• Extracted records
┄┄┄┄┄┄┄┄┄┄┄┄┄┄┄┄┄┄┄┄

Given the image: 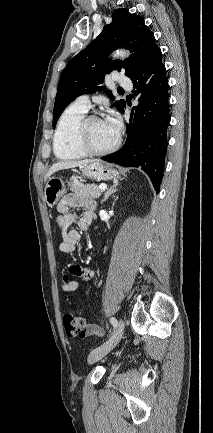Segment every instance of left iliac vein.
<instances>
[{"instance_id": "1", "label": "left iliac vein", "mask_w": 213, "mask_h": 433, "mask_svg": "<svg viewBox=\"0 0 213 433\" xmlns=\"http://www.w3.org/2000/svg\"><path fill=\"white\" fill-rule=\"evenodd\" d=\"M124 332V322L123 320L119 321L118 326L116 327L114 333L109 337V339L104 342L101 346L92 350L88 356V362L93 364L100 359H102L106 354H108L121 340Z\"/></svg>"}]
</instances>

┄┄┄┄┄┄┄┄┄┄┄┄┄┄┄┄┄┄┄┄

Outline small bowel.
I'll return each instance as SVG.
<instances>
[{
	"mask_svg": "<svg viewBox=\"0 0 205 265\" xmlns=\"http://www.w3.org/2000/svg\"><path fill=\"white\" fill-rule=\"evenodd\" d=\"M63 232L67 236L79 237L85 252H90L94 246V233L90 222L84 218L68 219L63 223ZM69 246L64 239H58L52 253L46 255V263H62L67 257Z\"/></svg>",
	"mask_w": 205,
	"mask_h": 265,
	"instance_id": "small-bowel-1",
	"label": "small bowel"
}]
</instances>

┄┄┄┄┄┄┄┄┄┄┄┄┄┄┄┄┄┄┄┄

• Your objective
Using the word "white" as the filter, copy each matching line from the material.

• Exercise result
[{"instance_id": "1", "label": "left iliac vein", "mask_w": 213, "mask_h": 433, "mask_svg": "<svg viewBox=\"0 0 213 433\" xmlns=\"http://www.w3.org/2000/svg\"><path fill=\"white\" fill-rule=\"evenodd\" d=\"M124 332V322L123 320L119 321L118 326L116 327L114 333L109 337V339L104 342L101 346L92 350L88 356V362L93 364L100 359H102L106 354H108L121 340Z\"/></svg>"}]
	"mask_svg": "<svg viewBox=\"0 0 205 265\" xmlns=\"http://www.w3.org/2000/svg\"><path fill=\"white\" fill-rule=\"evenodd\" d=\"M63 232L67 236L79 237L85 252H90L94 246V233L90 222L84 218L68 219L63 223ZM69 246L64 239H58L52 253L46 255V263H62L67 257Z\"/></svg>",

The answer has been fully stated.